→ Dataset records
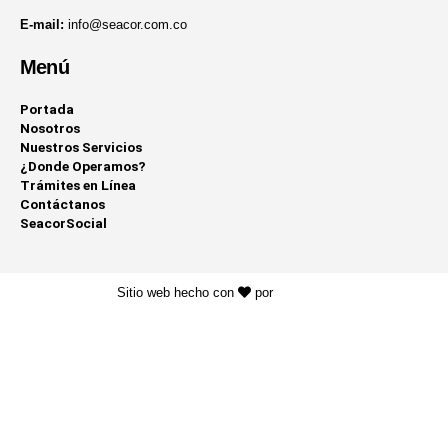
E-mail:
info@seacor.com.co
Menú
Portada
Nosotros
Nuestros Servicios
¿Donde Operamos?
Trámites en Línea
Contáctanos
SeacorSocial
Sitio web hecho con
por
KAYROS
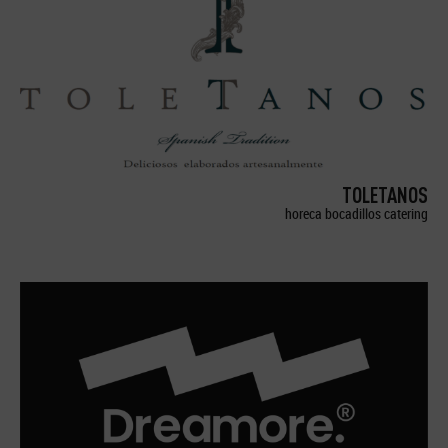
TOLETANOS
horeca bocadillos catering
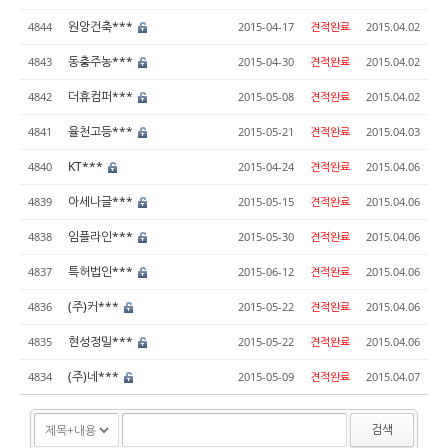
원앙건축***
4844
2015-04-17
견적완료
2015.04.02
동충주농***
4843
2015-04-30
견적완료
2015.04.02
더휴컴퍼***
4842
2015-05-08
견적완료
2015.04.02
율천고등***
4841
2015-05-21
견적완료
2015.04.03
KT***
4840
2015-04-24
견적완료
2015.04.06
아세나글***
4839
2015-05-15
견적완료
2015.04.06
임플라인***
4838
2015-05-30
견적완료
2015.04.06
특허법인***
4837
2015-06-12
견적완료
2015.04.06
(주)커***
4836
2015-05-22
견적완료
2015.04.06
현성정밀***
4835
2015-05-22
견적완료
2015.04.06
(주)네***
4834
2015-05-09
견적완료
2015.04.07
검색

→ Brief
Copy every record above exactly as written, but leave out the pictures.

→ Task output
E-mail:
info@seacor.com.co
Menú
Portada
Nosotros
Nuestros Servicios
¿Donde Operamos?
Trámites en Línea
Contáctanos
SeacorSocial
Sitio web hecho con
por
KAYROS
TOLETANOS
horeca bocadillos catering
원앙건축***
4844
2015-04-17
견적완료
2015.04.02
동충주농***
4843
2015-04-30
견적완료
2015.04.02
더휴컴퍼***
4842
2015-05-08
견적완료
2015.04.02
율천고등***
4841
2015-05-21
견적완료
2015.04.03
KT***
4840
2015-04-24
견적완료
2015.04.06
아세나글***
4839
2015-05-15
견적완료
2015.04.06
임플라인***
4838
2015-05-30
견적완료
2015.04.06
특허법인***
4837
2015-06-12
견적완료
2015.04.06
(주)커***
4836
2015-05-22
견적완료
2015.04.06
현성정밀***
4835
2015-05-22
견적완료
2015.04.06
(주)네***
4834
2015-05-09
견적완료
2015.04.07
검색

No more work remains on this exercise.